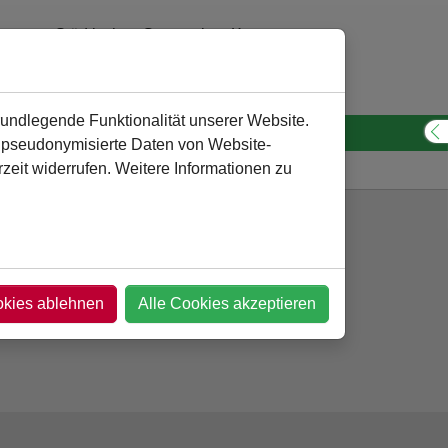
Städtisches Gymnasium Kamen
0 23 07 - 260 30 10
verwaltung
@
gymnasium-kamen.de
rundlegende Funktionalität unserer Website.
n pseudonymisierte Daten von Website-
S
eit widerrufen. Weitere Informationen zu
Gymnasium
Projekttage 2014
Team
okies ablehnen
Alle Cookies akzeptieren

==

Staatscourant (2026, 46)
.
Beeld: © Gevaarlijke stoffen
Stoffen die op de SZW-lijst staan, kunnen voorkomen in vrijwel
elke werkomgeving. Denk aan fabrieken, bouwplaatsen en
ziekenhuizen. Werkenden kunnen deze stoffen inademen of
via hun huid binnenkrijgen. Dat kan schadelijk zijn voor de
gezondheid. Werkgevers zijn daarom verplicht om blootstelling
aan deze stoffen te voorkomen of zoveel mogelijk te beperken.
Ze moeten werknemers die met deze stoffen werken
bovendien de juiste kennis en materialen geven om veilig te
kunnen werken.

* What needs to be done
Leave out every line above except those from the line with "gezondheid. Werkgevers zijn" up to and including the line with "kunnen werken.", and copy those exactly.

* Answer
gezondheid. Werkgevers zijn daarom verplicht om blootstelling
aan deze stoffen te voorkomen of zoveel mogelijk te beperken.
Ze moeten werknemers die met deze stoffen werken
bovendien de juiste kennis en materialen geven om veilig te
kunnen werken.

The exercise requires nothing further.